Complex and useful BASH one-liners. Here's how to:
- Sort a file based on line length
- Determine the longest line in a text file
Believe me, there are some real-world applications where this is required, or else I would not be telling you about it!
Sort a file based on line length
This takes the input file, logfile.txt, and sorts it in ascending line length.
awk '{ print length(), $0 }' logfile.txt | sort -n | sed -e 's/^[0-9]*\s//'
The output is lines of increasing length:
2012.02.19 17:15:03 INFO: Cleaning up...
2012.02.19 17:14:38 INFO: Committing package
2012.02.19 17:14:38 INFO: Make file pkg_af-ZA.xml
2012.02.19 17:14:37 INFO: Make file site/LINGO.xml
2012.02.19 17:14:38 INFO: Make file site_af-ZA.zip
etc...
How does this work?
The first part of the command is a simple awk script,
awk '{ print length(), $0}' logfile.txt
that pre-pends the line length to each line in the example file to get this:
92 2012.02.19 17:14:38 INFO: Create file list in site/install.xml file for 'site' language pack
82 2012.02.19 17:14:38 DEBUG: MkXMLInstallFileList site - filename: site/install.xml
81 2012.02.19 17:14:38 INFO: Create site/install.xml header for 'site' language pack
84 2012.02.19 17:14:38 DEBUG: MkXMLInstallFileFooter site - filename: site/install.xml
49 2012.02.19 17:14:38 INFO: Make file pkg_af-ZA.xml
etc...
Next, numerically sort the lines on the first incidence of a number found in each line, by piping it through sort -n:
awk '{ print length(), $0 }' logfile.txt | sort -n
40 2012.02.19 17:15:03 INFO: Cleaning up...
45 2012.02.19 17:14:38 INFO: Committing package
49 2012.02.19 17:14:38 INFO: Make file pkg_af-ZA.xml
50 2012.02.19 17:14:37 INFO: Make file site/LINGO.xml
50 2012.02.19 17:14:38 INFO: Make file site_af-ZA.zip
51 2012.02.19 17:14:37 INFO: Make file admin/LINGO.xml
The lines are now sorted on the left-hand-side numerical column.
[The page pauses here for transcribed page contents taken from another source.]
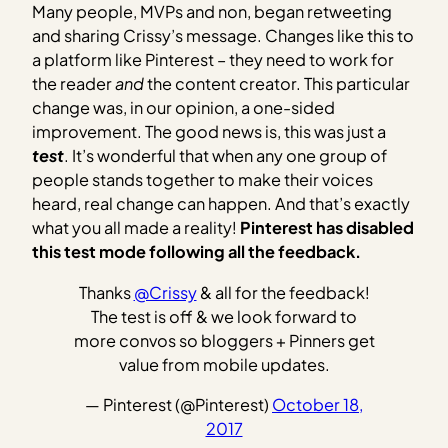
Many people, MVPs and non, began retweeting
and sharing Crissy’s message. Changes like this to
a platform like Pinterest – they need to work for
the reader
and
the content creator. This particular
change was, in our opinion, a one-sided
improvement. The good news is, this was just a
test
. It’s wonderful that when any one group of
people stands together to make their voices
heard, real change can happen. And that’s exactly
what you all made a reality!
Pinterest has disabled
this test mode following all the feedback.
Thanks
@Crissy
& all for the feedback!
The test is off & we look forward to
more convos so bloggers + Pinners get
value from mobile updates.
— Pinterest (@Pinterest)
October 18,
2017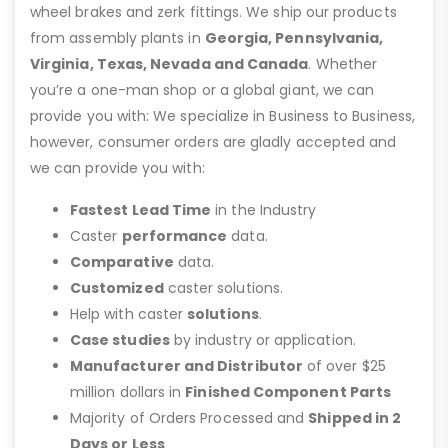
wheel brakes and zerk fittings. We ship our products
from assembly plants in
Georgia, Pennsylvania,
Virginia, Texas, Nevada and Canada
. Whether
you’re a one-man shop or a global giant, we can
provide you with: We specialize in Business to Business,
however, consumer orders are gladly accepted and
we can provide you with:
Fastest Lead Time
in the Industry
Caster
performance
data.
Comparative
data.
Customized
caster solutions.
Help with caster
solutions
.
Case studies
by industry or application.
Manufacturer and Distributor
of over $25
million dollars in
Finished Component Parts
Majority of Orders Processed and
Shipped in 2
Days or Less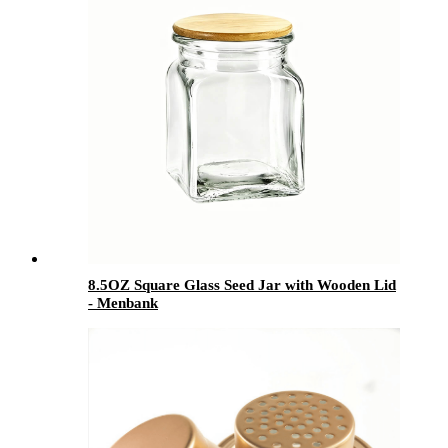
8.5OZ Square Glass Seed Jar with Wooden Lid
- Menbank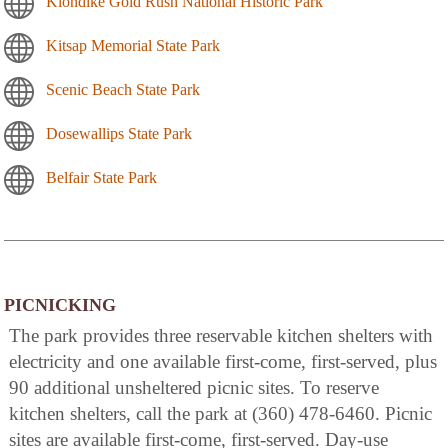
Klondike Gold Rush National Historic Park
Kitsap Memorial State Park
Scenic Beach State Park
Dosewallips State Park
Belfair State Park
PICNICKING
The park provides three reservable kitchen shelters with
electricity and one available first-come, first-served, plus
90 additional unsheltered picnic sites. To reserve
kitchen shelters, call the park at (360) 478-6460. Picnic
sites are available first-come, first-served. Day-use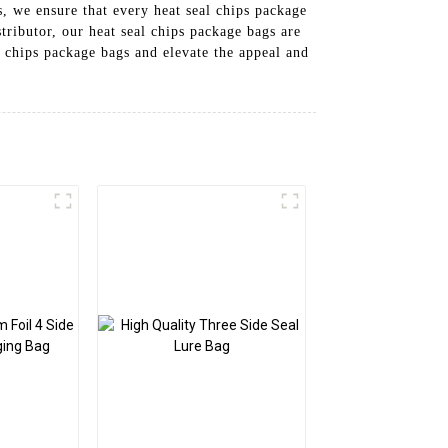
, we ensure that every heat seal chips package
ributor, our heat seal chips package bags are
 chips package bags and elevate the appeal and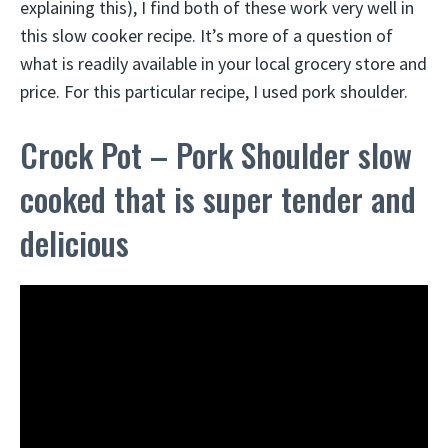
explaining this), I find both of these work very well in
this slow cooker recipe. It’s more of a question of
what is readily available in your local grocery store and
price. For this particular recipe, I used pork shoulder.
Crock Pot – Pork Shoulder slow
cooked that is super tender and
delicious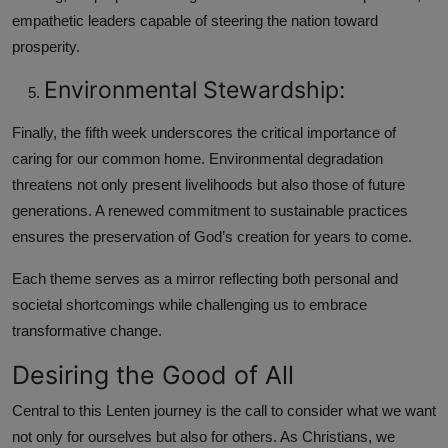
empathetic leaders capable of steering the nation toward
prosperity.
Environmental Stewardship:
Finally, the fifth week underscores the critical importance of
caring for our common home. Environmental degradation
threatens not only present livelihoods but also those of future
generations. A renewed commitment to sustainable practices
ensures the preservation of God’s creation for years to come.
Each theme serves as a mirror reflecting both personal and
societal shortcomings while challenging us to embrace
transformative change.
Desiring the Good of All
Central to this Lenten journey is the call to consider what we want
not only for ourselves but also for others. As Christians, we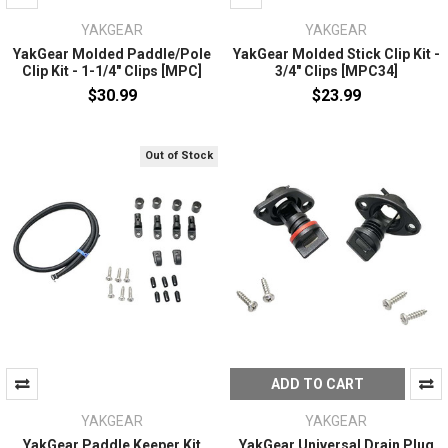
YAKGEAR
YAKGEAR
YakGear Molded Paddle/Pole
YakGear Molded Stick Clip Kit -
Clip Kit - 1-1/4" Clips [MPC]
3/4" Clips [MPC34]
$30.99
$23.99
Out of Stock
ADD TO CART
YAKGEAR
YAKGEAR
YakGear Paddle Keeper Kit
YakGear Universal Drain Plug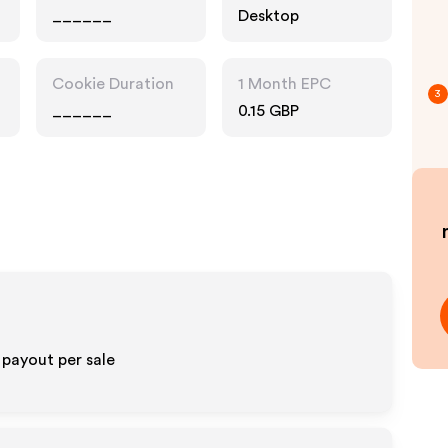
______
Desktop
Cookie Duration
1 Month EPC
3
______
0.15 GBP
payout per sale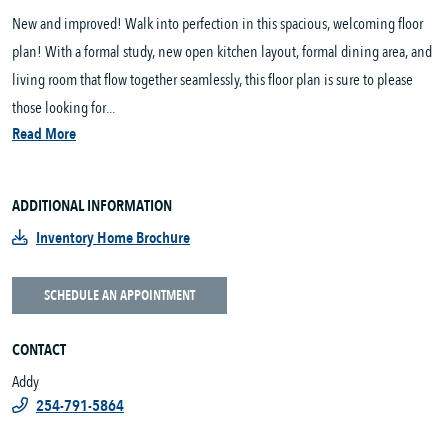
New and improved! Walk into perfection in this spacious, welcoming floor
plan! With a formal study, new open kitchen layout, formal dining area, and
living room that flow together seamlessly, this floor plan is sure to please
those looking for...
Read More
ADDITIONAL INFORMATION
Inventory Home Brochure
SCHEDULE AN APPOINTMENT
CONTACT
Addy
254-791-5864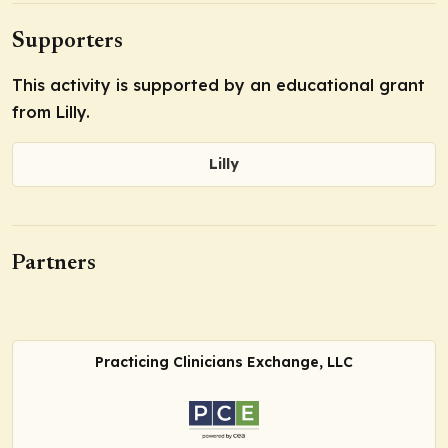
Supporters
This activity is supported by an educational grant
from Lilly.
Lilly
Partners
Practicing Clinicians Exchange, LLC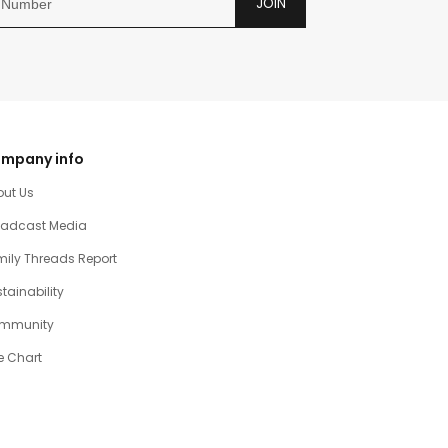
JOIN
mpany info
out Us
oadcast Media
ily Threads Report
tainability
mmunity
e Chart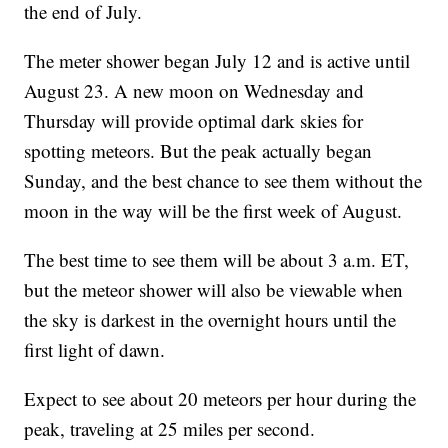
the end of July.
The meter shower began July 12 and is active until
August 23. A new moon on Wednesday and
Thursday will provide optimal dark skies for
spotting meteors. But the peak actually began
Sunday, and the best chance to see them without the
moon in the way will be the first week of August.
The best time to see them will be about 3 a.m. ET,
but the meteor shower will also be viewable when
the sky is darkest in the overnight hours until the
first light of dawn.
Expect to see about 20 meteors per hour during the
peak, traveling at 25 miles per second.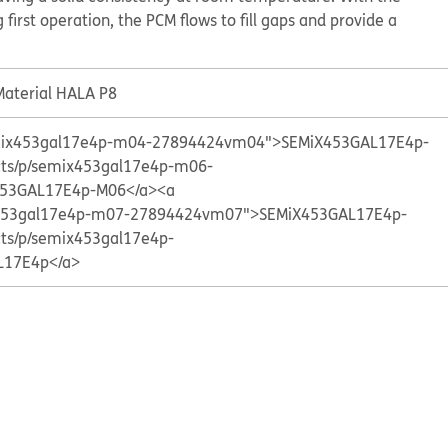
 first operation, the PCM flows to fill gaps and provide a
aterial HALA P8
semix453gal17e4p-m04-27894424vm04">SEMiX453GAL17E4p-
cts/p/semix453gal17e4p-m06-
53GAL17E4p-M06</a>
<a
ix453gal17e4p-m07-27894424vm07">SEMiX453GAL17E4p-
cts/p/semix453gal17e4p-
L17E4p</a>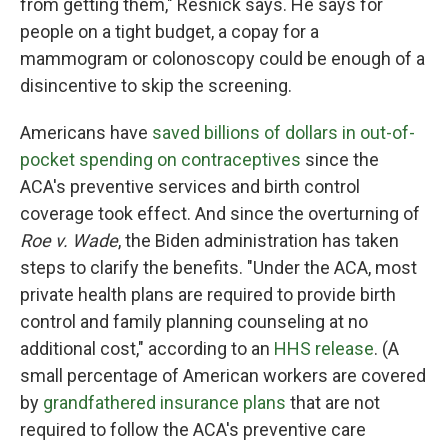
from getting them," Resnick says. He says for
people on a tight budget, a copay for a
mammogram or colonoscopy could be enough of a
disincentive to skip the screening.
Americans have
saved billions of dollars in out-of-
pocket spending on contraceptives
since the
ACA's preventive services and birth control
coverage took effect. And since the overturning of
Roe v. Wade
, the Biden administration has taken
steps to clarify the benefits. "Under the ACA, most
private health plans are required to provide birth
control and family planning counseling at no
additional cost," according to an
HHS release
. (A
small percentage of American workers are covered
by
grandfathered insurance plans
that are not
required to follow the ACA's preventive care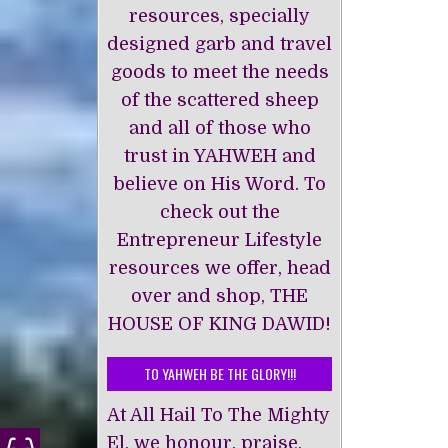
resources, specially
designed garb and travel
goods to meet the needs
of the scattered sheep
and all of those who
trust in YAHWEH and
believe on His Word. To
check out the
Entrepreneur Lifestyle
resources we offer, head
over and shop, THE
HOUSE OF KING DAWĪD!
TO YAHWEH BE THE GLORY!!!
At All Hail To The Mighty
El, we honour, praise,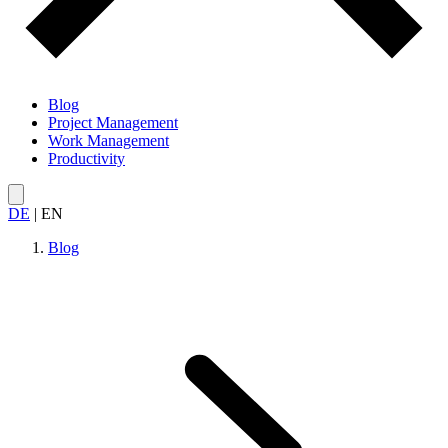
Blog
Project Management
Work Management
Productivity
DE
|
EN
Blog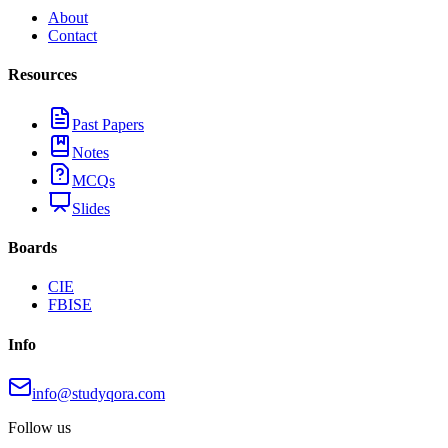
About
Contact
Resources
Past Papers
Notes
MCQs
Slides
Boards
CIE
FBISE
Info
info@studyqora.com
Follow us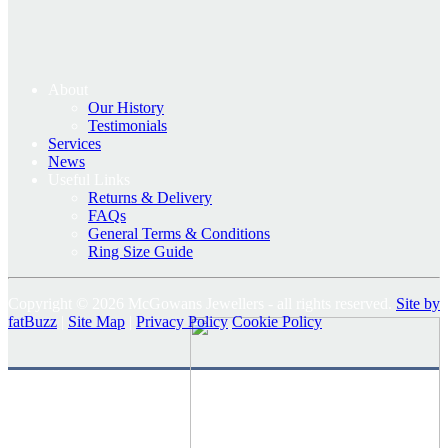
About
Our History
Testimonials
Services
News
Useful Links
Returns & Delivery
FAQs
General Terms & Conditions
Ring Size Guide
Copyright © 2026 McGowans Jewellers - all rights reserved.
Site by
fatBuzz
|
Site Map
|
Privacy Policy
Cookie Policy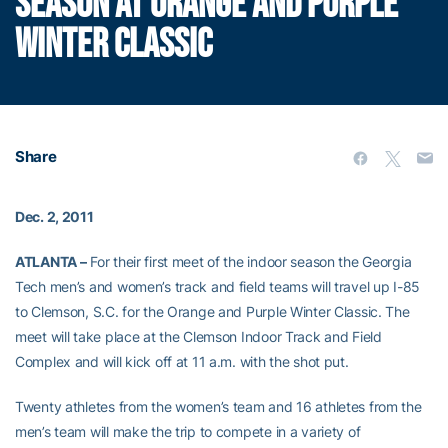
SEASON AT ORANGE AND PURPLE
WINTER CLASSIC
Share
Dec. 2, 2011
ATLANTA –
For their first meet of the indoor season the Georgia
Tech men’s and women’s track and field teams will travel up I-85
to Clemson, S.C. for the Orange and Purple Winter Classic. The
meet will take place at the Clemson Indoor Track and Field
Complex and will kick off at 11 a.m. with the shot put.
Twenty athletes from the women’s team and 16 athletes from the
men’s team will make the trip to compete in a variety of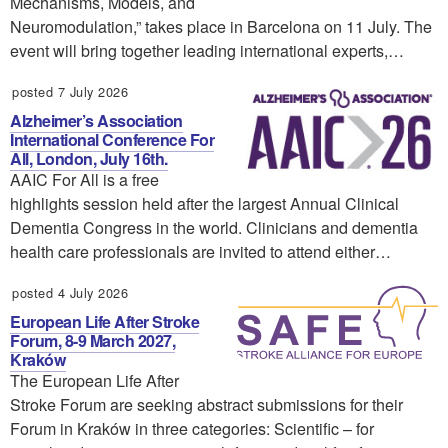
Mechanisms, Models, and
Neuromodulation,” takes place in Barcelona on 11 July. The
event will bring together leading international experts,…
posted 7 July 2026
Alzheimer’s Association
International Conference For
All, London, July 16th.
AAIC For All is a free
highlights session held after the largest Annual Clinical
Dementia Congress in the world. Clinicians and dementia
health care professionals are invited to attend either…
posted 4 July 2026
European Life After Stroke
Forum, 8-9 March 2027,
Kraków
The European Life After
Stroke Forum are seeking abstract submissions for their
Forum in Kraków in three categories: Scientific – for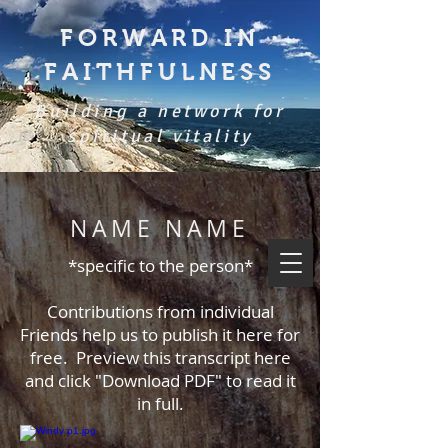
FORWARD IN
FAITHFULNESS
Building a network for
spiritual vitality
NAME NAME
*specific to the person*
Contributions from individual
Friends help us to publish it here for
free. Preview this transcript here
and click "Download PDF" to read it
in full.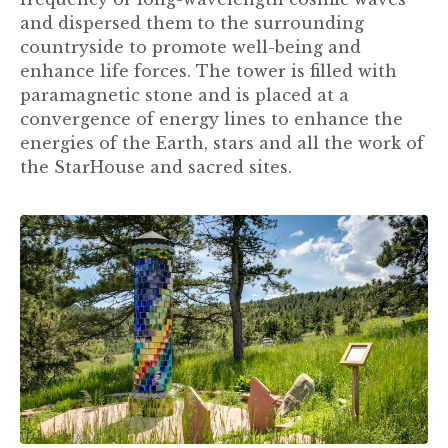
and dispersed them to the surrounding
countryside to promote well-being and
enhance life forces. The tower is filled with
paramagnetic stone and is placed at a
convergence of energy lines to enhance the
energies of the Earth, stars and all the work of
the StarHouse and sacred sites.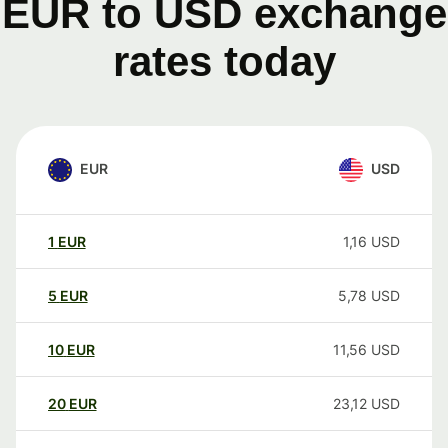
EUR to USD exchange
rates today
EUR
USD
1
EUR
1,16
USD
5
EUR
5,78
USD
10
EUR
11,56
USD
20
EUR
23,12
USD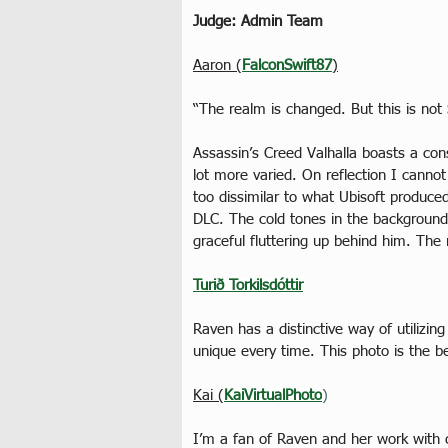
Judge: Admin Team
Aaron (
FalconSwift87
)
“The realm is changed. But this is not 
Assassin’s Creed Valhalla boasts a co
lot more varied. On reflection I cannot 
too dissimilar to what Ubisoft produce
DLC. The cold tones in the background 
graceful fluttering up behind him. Th
Turið Torkilsdóttir
Raven has a distinctive way of utilizi
unique every time. This photo is the bes
Kai (
KaiVirtualPhoto
)
I’m a fan of Raven and her work with c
All that remains is to remove the numbers by piping it through the stream-editor, sed, which uses a regular expresssion to remove the first characters from the beginning of a line, until the first white-space is found:
awk '{ print length(), $0 }' logfile.txt | sort -n | sed -e 's/^[0-9]*\s//'
Determine the longest line in a text file
Similar to the above, but with a twist - this prints out the longest line in the file, my_text_file:
$ awk '{ print length(), $0 | "sort -nr" }' my_text_file | sed -e 's/^[0-9]*\s*//' | head -1
How does it work?
The first part of the command is a simple awk script,
awk '{ print length(), $0}' my_text_file
that pre-pends the line length to each line in the example file. The example file contains the credits for an open source piece of work, and looks like this with line-lengths pre-pended to each line:
52 Al Aab # founder of "seders" list
35 Edgar Allen # various
35 Yiorgos Adamopoulos # various
49 Dale Dougherty # author of "sed & awk"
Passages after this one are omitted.